* **What you are asked to do**:
Find "Find the location" in the material, then return exactly the line containing it and all lines after it to the end, leaving out pictures.

* **Records to process**:
************
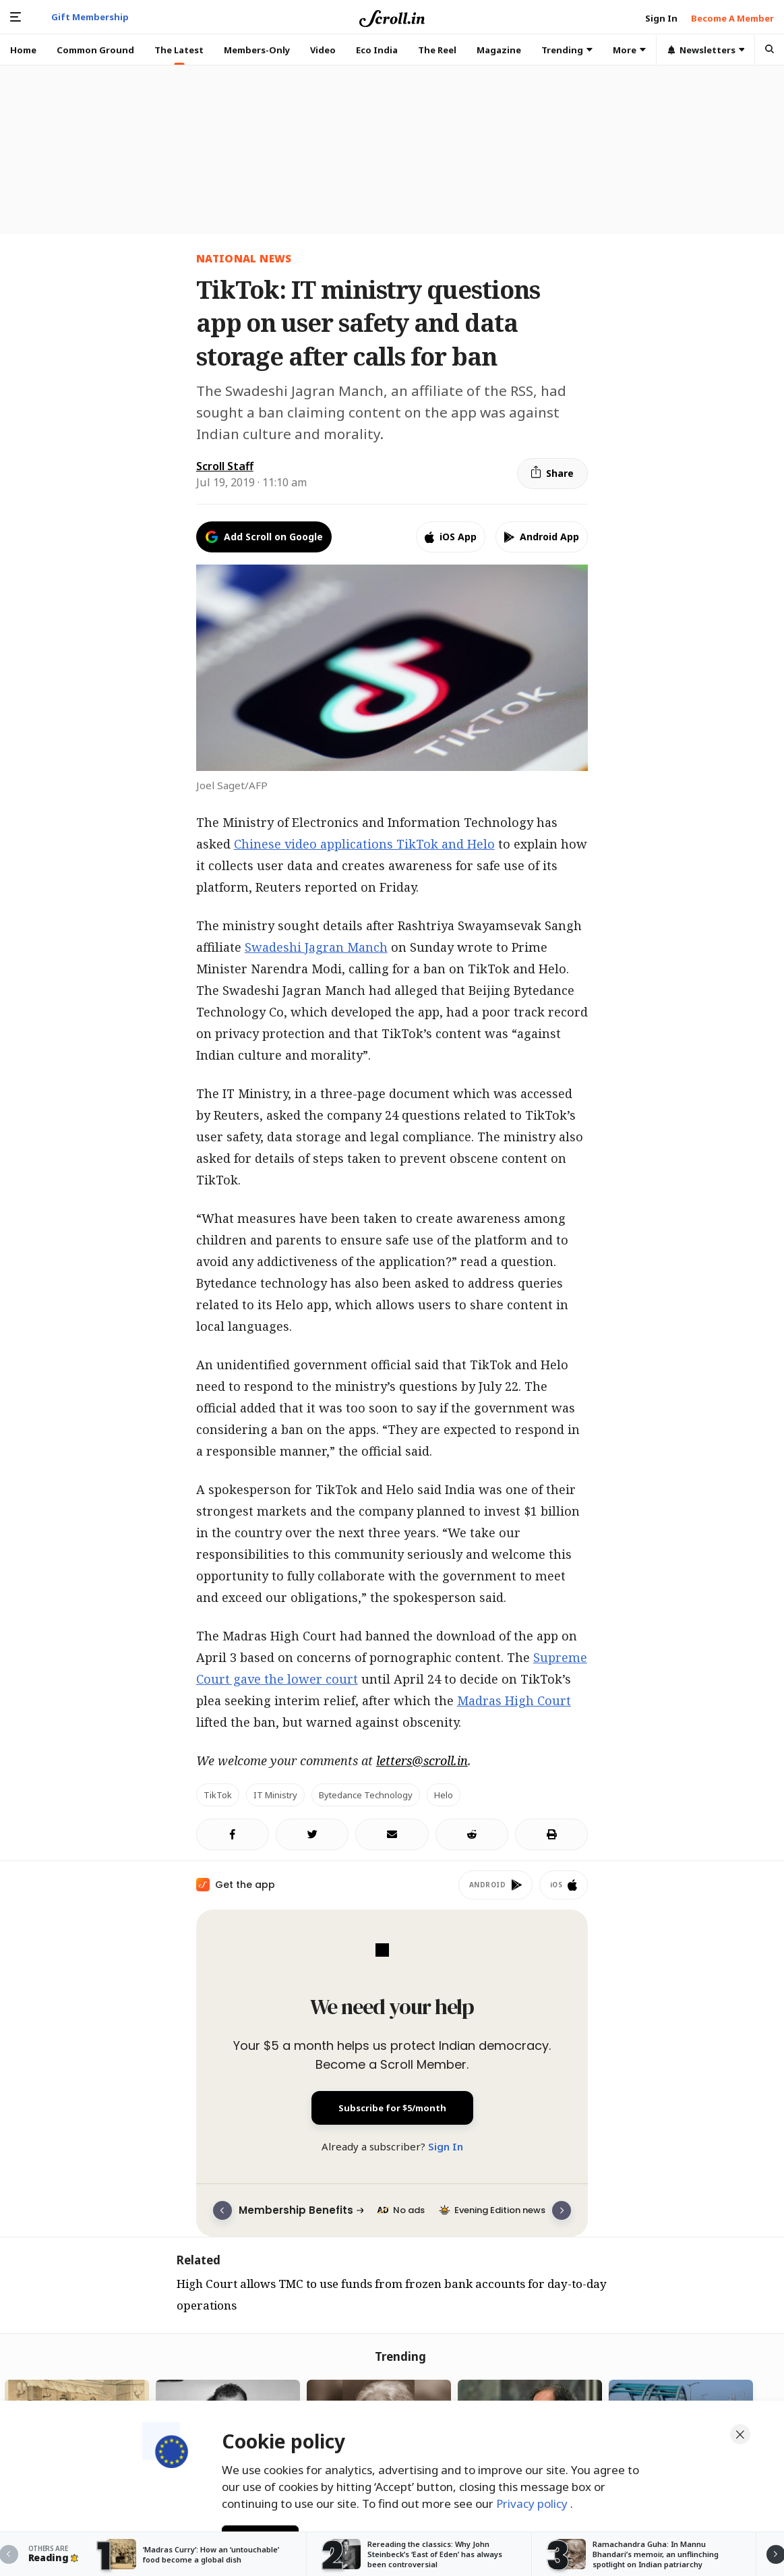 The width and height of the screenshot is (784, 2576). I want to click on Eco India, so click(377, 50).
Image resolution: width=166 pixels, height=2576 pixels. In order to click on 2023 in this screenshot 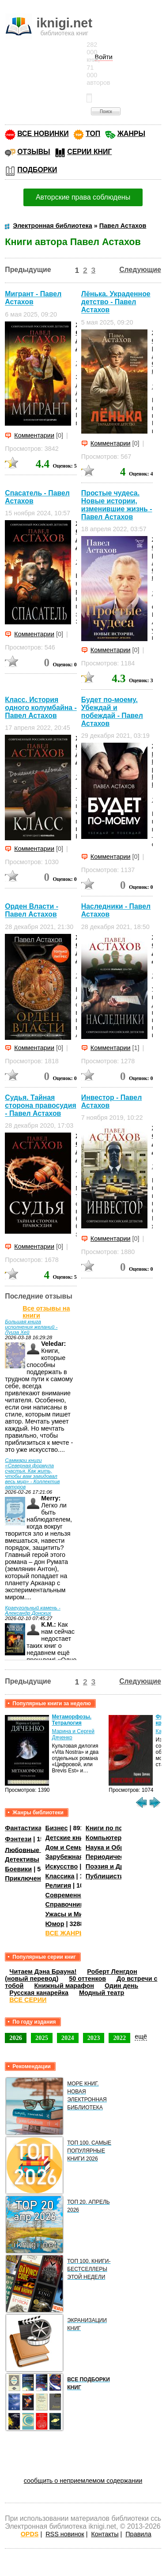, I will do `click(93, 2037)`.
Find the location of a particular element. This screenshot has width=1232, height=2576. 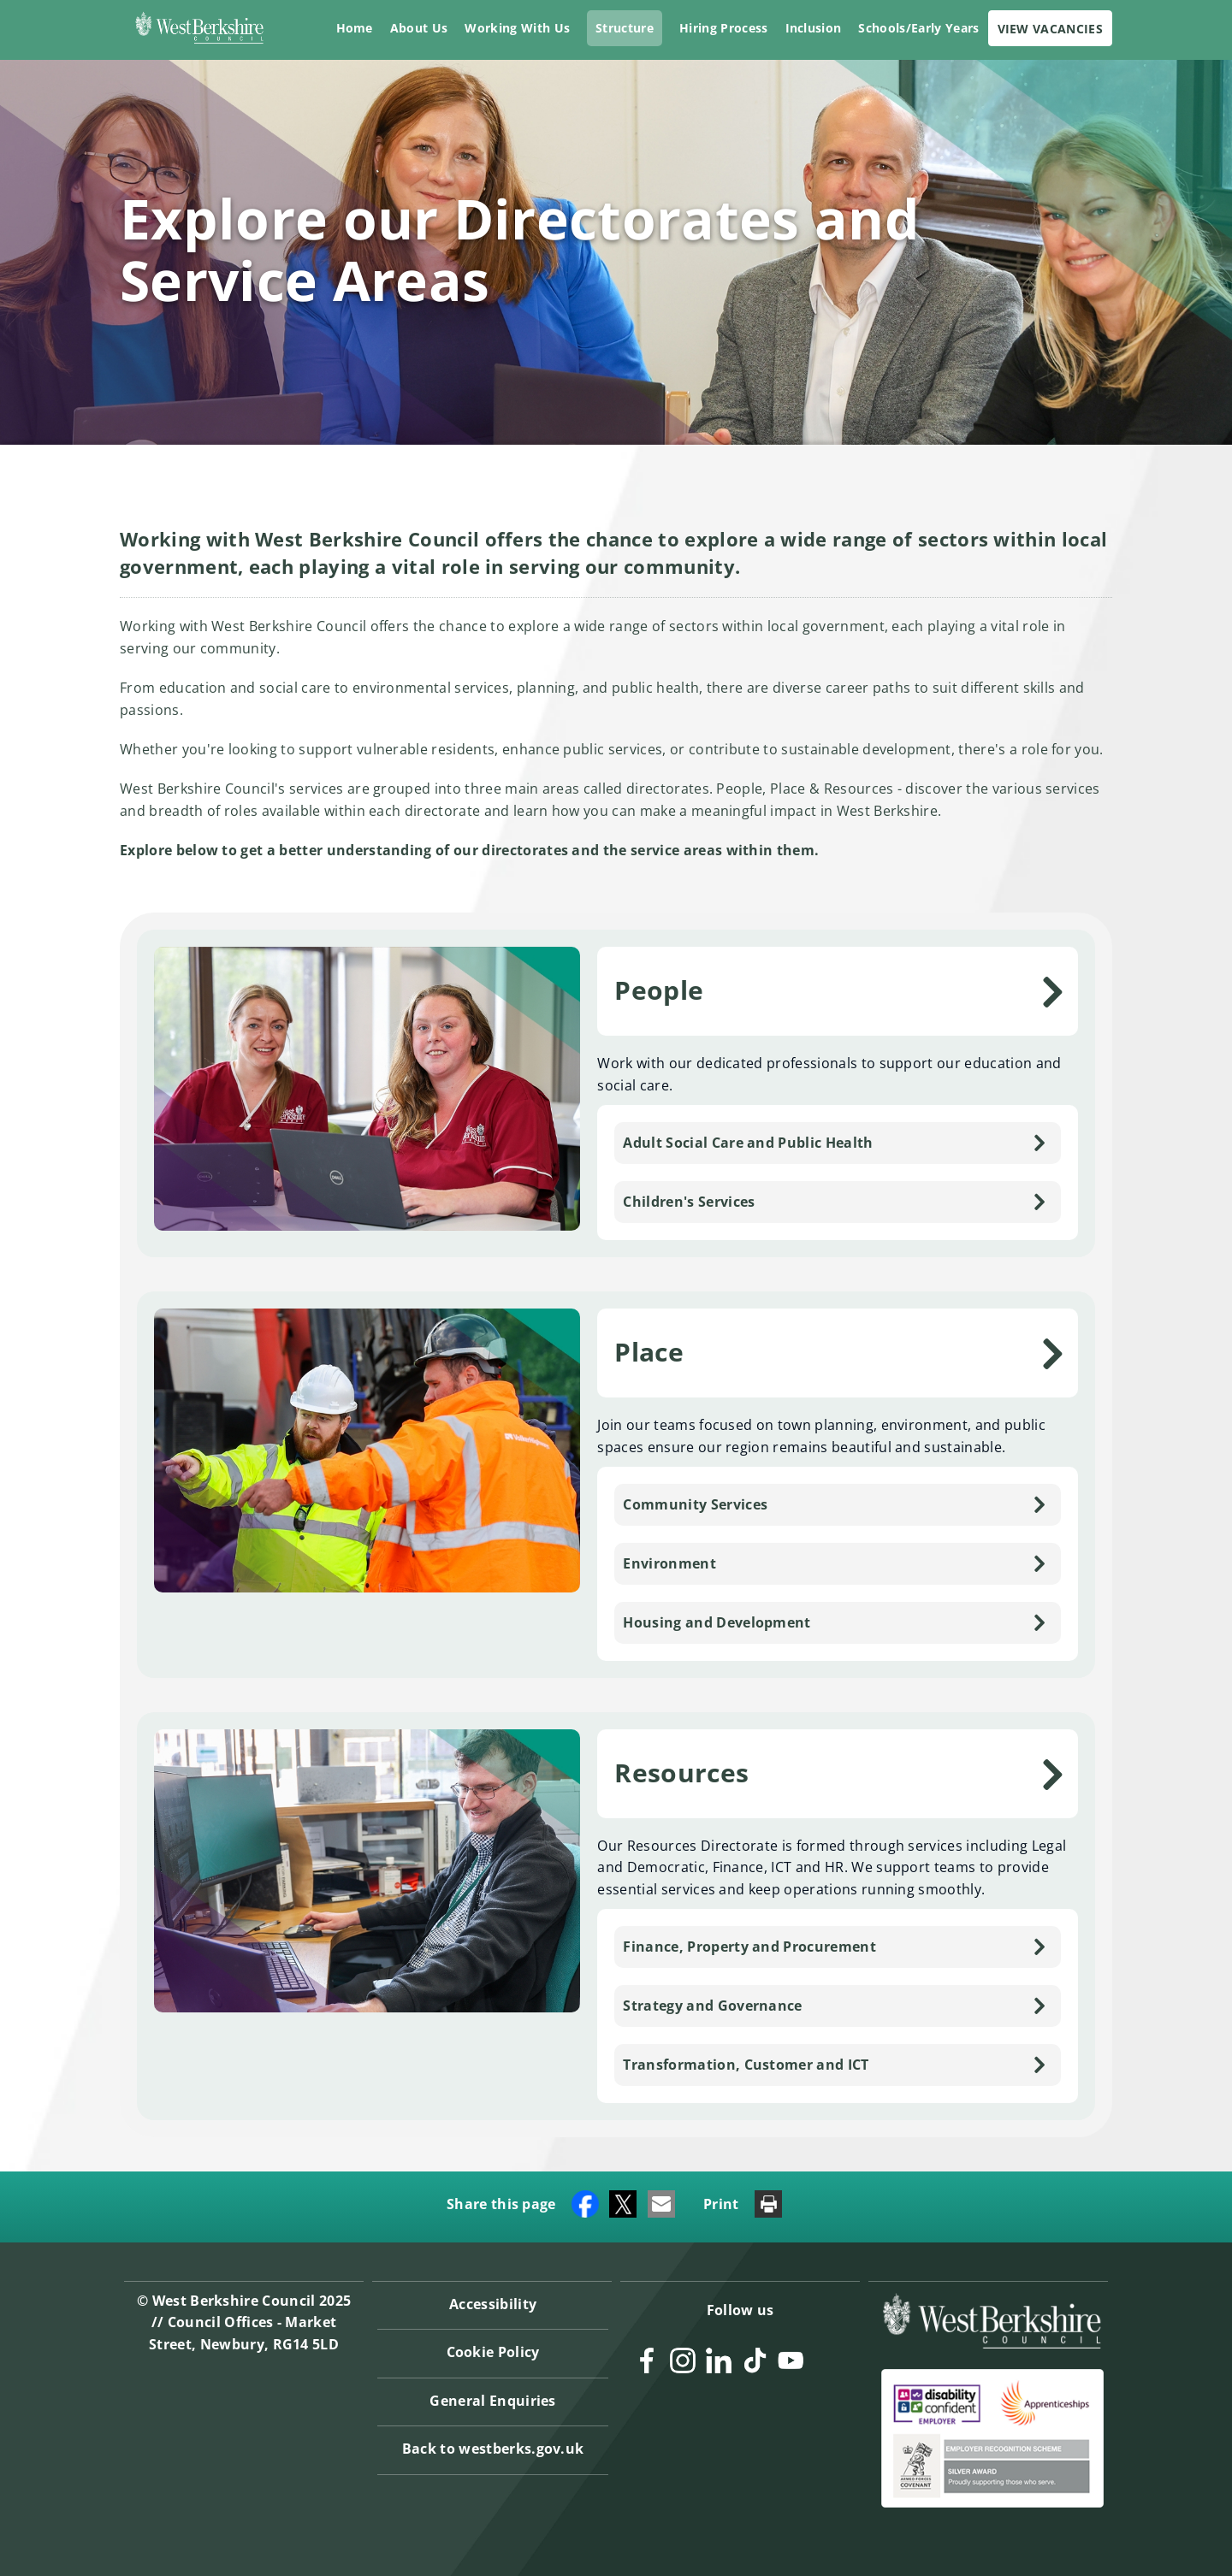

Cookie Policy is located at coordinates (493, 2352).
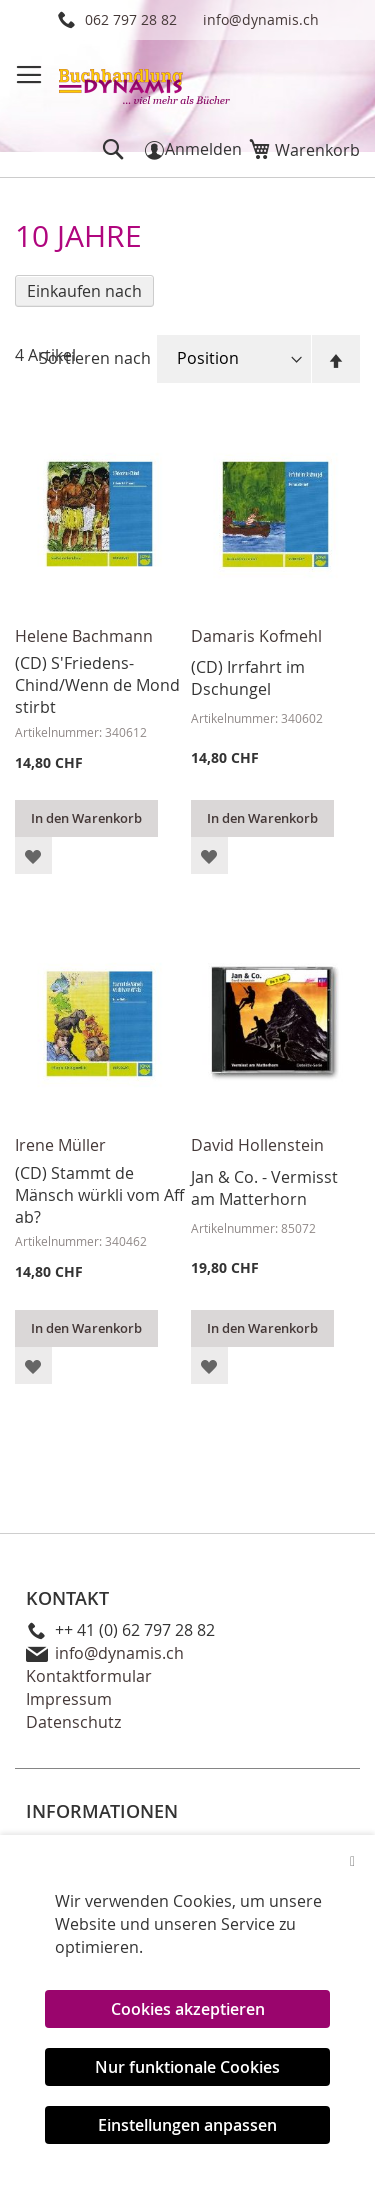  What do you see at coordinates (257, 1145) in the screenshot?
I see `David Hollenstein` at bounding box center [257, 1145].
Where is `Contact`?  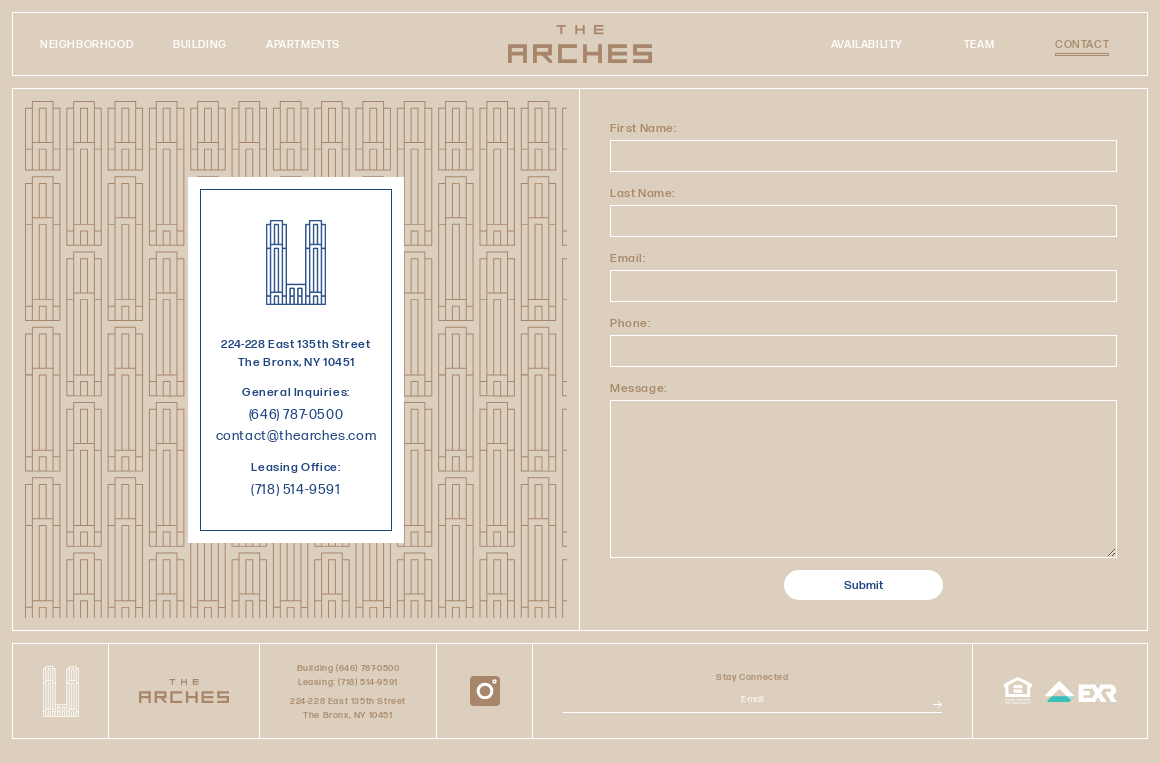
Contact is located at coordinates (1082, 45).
************
* **Solution to the exercise**:
Find the location of a particular element. This screenshot has width=1232, height=2576. 

Cookie Policy is located at coordinates (493, 2352).
  What do you see at coordinates (257, 1145) in the screenshot?
I see `David Hollenstein` at bounding box center [257, 1145].
Where is `Contact`?  
Contact is located at coordinates (1082, 45).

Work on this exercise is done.